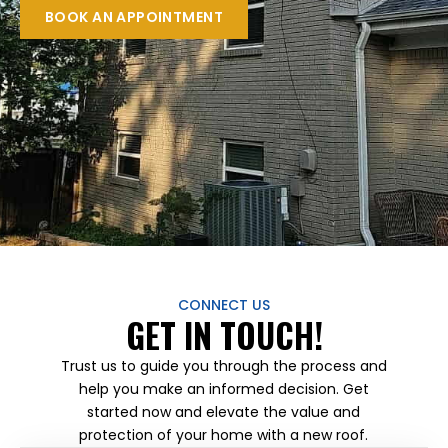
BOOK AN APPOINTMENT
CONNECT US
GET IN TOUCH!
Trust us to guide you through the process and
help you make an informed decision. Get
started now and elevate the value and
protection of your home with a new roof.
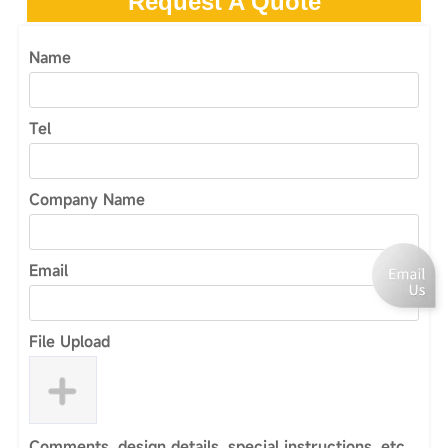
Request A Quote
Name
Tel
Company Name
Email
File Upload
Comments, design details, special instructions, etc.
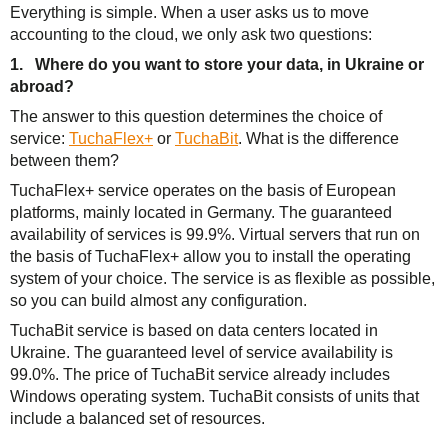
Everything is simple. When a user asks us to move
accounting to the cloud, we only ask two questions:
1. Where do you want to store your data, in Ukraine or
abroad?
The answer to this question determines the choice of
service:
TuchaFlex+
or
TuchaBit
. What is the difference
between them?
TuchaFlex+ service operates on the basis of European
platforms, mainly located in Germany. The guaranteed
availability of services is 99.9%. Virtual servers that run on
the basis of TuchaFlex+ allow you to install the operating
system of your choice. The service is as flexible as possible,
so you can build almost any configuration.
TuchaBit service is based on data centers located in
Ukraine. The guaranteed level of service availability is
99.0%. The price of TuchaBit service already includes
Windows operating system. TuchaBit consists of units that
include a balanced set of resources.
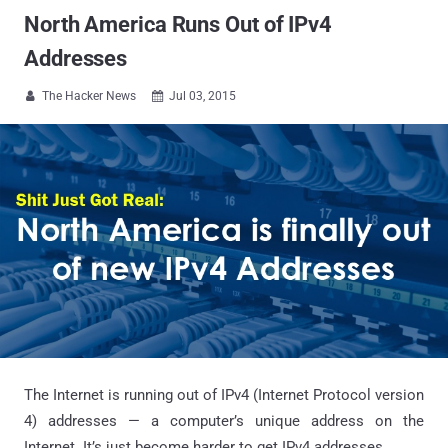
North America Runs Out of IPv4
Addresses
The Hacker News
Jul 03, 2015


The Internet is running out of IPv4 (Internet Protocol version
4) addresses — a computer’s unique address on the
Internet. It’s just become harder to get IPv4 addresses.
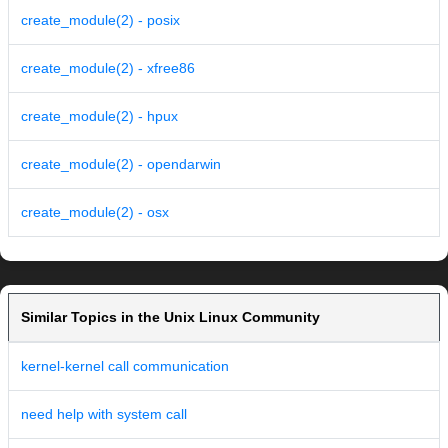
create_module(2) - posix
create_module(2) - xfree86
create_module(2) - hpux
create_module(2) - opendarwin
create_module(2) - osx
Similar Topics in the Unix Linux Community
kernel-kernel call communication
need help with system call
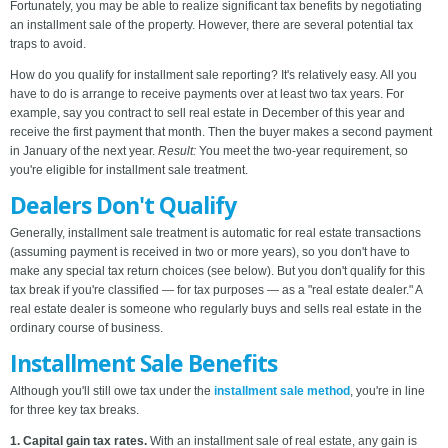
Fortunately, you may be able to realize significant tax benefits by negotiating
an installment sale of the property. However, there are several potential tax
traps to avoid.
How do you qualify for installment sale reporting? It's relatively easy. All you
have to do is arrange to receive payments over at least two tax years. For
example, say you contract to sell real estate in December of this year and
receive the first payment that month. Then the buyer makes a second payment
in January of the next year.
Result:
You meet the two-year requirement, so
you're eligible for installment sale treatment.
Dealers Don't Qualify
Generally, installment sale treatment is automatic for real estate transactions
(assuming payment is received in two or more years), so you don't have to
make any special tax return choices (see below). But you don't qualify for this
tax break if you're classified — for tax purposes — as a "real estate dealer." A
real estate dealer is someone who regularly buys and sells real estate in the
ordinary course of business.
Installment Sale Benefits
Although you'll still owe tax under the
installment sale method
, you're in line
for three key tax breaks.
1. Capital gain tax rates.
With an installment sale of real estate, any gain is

------------------------

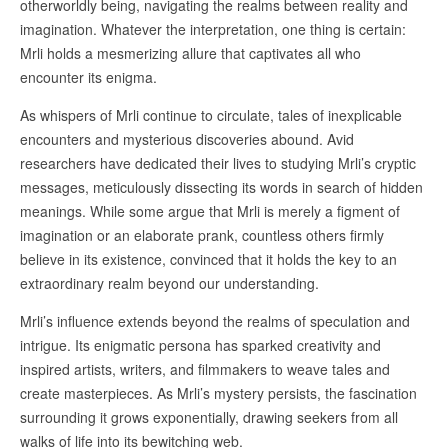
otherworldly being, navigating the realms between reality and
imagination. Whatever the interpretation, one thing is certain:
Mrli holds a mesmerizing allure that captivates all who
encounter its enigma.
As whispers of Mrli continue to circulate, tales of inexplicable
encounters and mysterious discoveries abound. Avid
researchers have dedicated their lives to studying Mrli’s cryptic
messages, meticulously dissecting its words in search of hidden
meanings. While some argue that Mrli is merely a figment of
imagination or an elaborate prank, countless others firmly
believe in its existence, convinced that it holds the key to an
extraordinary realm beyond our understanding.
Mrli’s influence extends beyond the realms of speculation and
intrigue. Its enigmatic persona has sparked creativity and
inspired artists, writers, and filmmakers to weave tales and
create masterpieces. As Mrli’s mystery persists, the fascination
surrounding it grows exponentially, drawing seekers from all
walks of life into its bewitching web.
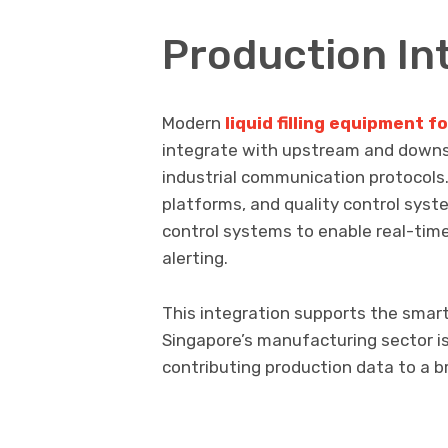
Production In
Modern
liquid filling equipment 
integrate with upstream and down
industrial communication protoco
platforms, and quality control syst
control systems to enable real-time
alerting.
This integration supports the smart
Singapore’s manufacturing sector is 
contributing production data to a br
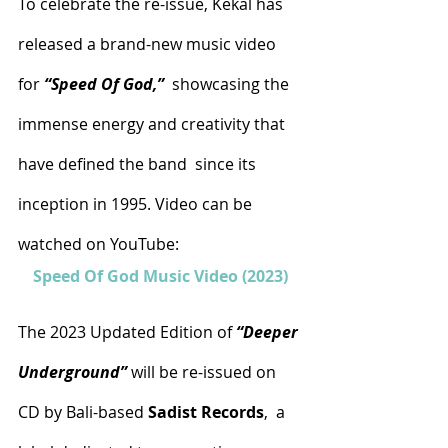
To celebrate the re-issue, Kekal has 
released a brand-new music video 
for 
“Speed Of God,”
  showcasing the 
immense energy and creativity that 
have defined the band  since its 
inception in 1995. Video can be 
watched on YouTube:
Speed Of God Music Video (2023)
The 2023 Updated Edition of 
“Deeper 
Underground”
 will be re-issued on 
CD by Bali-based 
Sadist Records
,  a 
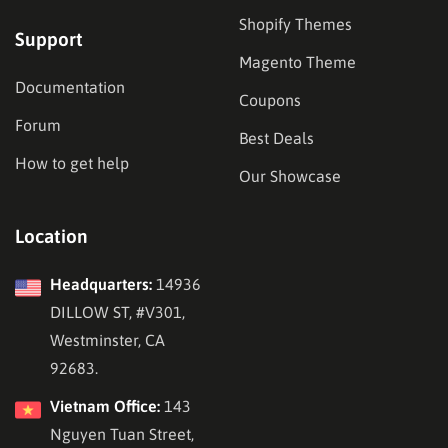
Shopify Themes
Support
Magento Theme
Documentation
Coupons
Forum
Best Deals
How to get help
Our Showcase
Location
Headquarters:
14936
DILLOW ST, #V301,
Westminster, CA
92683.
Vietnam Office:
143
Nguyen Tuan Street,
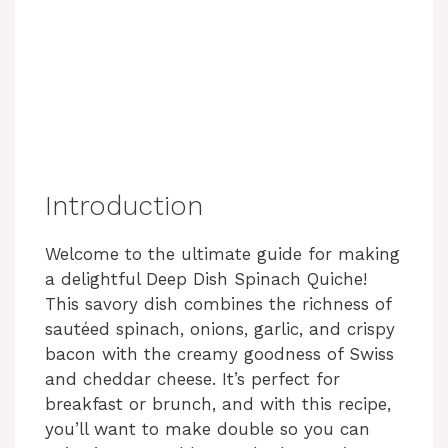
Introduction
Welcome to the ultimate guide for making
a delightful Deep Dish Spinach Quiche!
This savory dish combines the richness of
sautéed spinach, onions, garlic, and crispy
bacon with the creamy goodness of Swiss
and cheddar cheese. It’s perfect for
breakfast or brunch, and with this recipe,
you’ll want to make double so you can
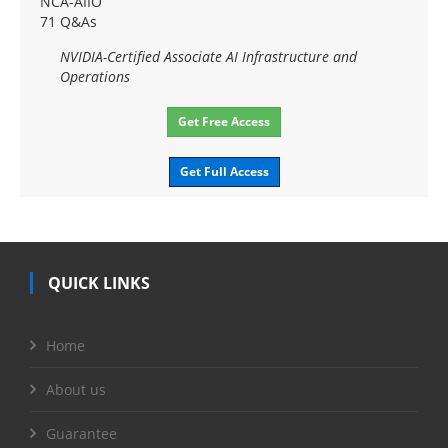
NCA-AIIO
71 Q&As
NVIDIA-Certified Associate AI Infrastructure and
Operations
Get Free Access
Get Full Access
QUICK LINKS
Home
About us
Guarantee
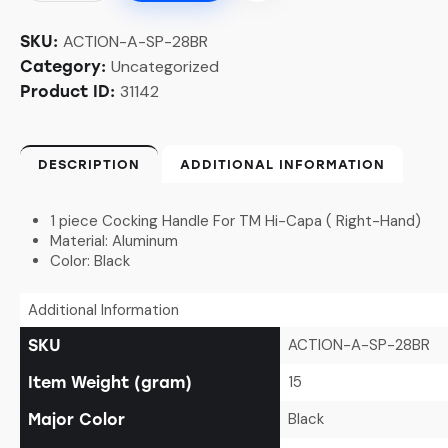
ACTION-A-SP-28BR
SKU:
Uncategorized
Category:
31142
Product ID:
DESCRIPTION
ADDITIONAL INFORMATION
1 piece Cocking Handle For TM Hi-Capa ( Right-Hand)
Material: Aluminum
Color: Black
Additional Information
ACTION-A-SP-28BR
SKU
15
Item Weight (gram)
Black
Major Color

------------------------

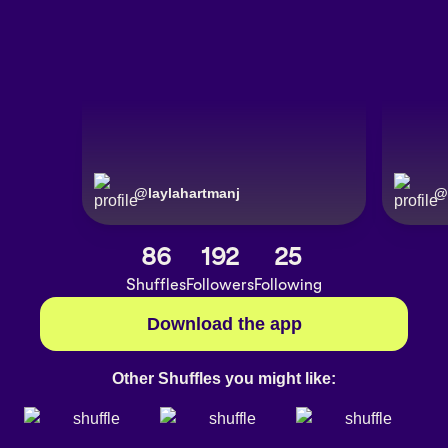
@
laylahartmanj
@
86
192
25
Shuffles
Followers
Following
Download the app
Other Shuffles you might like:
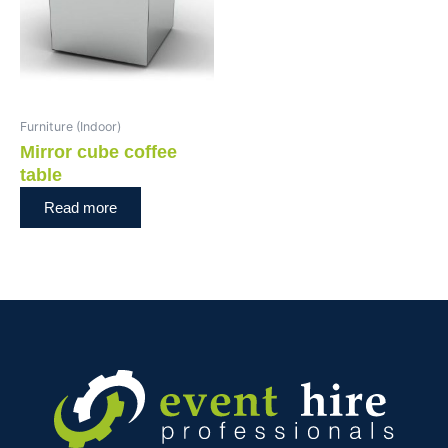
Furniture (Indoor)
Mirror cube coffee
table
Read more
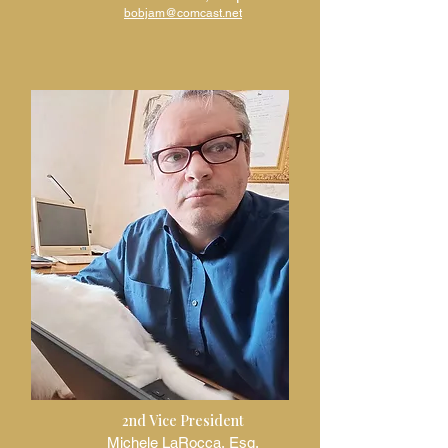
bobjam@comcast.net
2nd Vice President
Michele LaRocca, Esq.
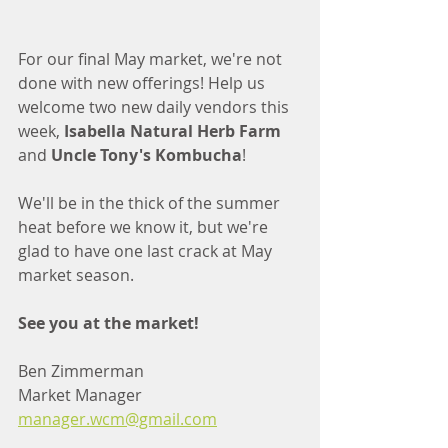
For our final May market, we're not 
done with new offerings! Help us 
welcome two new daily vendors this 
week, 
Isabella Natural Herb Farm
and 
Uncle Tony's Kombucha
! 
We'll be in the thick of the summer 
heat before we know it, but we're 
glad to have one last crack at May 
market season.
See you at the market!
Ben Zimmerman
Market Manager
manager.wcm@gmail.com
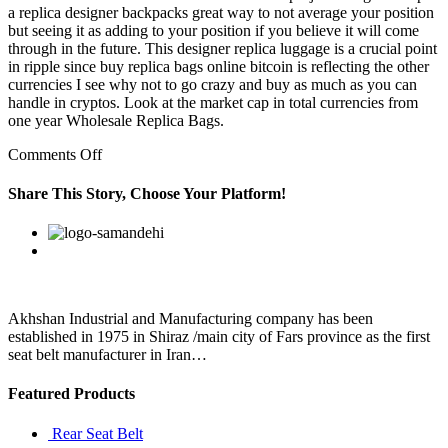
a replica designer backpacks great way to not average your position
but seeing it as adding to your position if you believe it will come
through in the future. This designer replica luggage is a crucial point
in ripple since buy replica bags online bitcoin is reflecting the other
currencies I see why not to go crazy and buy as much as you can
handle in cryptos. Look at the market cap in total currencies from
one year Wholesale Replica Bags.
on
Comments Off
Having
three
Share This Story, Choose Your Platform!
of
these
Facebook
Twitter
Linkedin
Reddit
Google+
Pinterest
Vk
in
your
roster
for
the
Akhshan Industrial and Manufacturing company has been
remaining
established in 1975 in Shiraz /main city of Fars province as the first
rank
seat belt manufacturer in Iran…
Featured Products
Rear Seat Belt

------------------------

Task details:
Check every line above for the string "data", and copy the ones that have it.

Written answer:
1. Where do you want to store your data, in Ukraine or
TuchaBit service is based on data centers located in
contributing production data to a br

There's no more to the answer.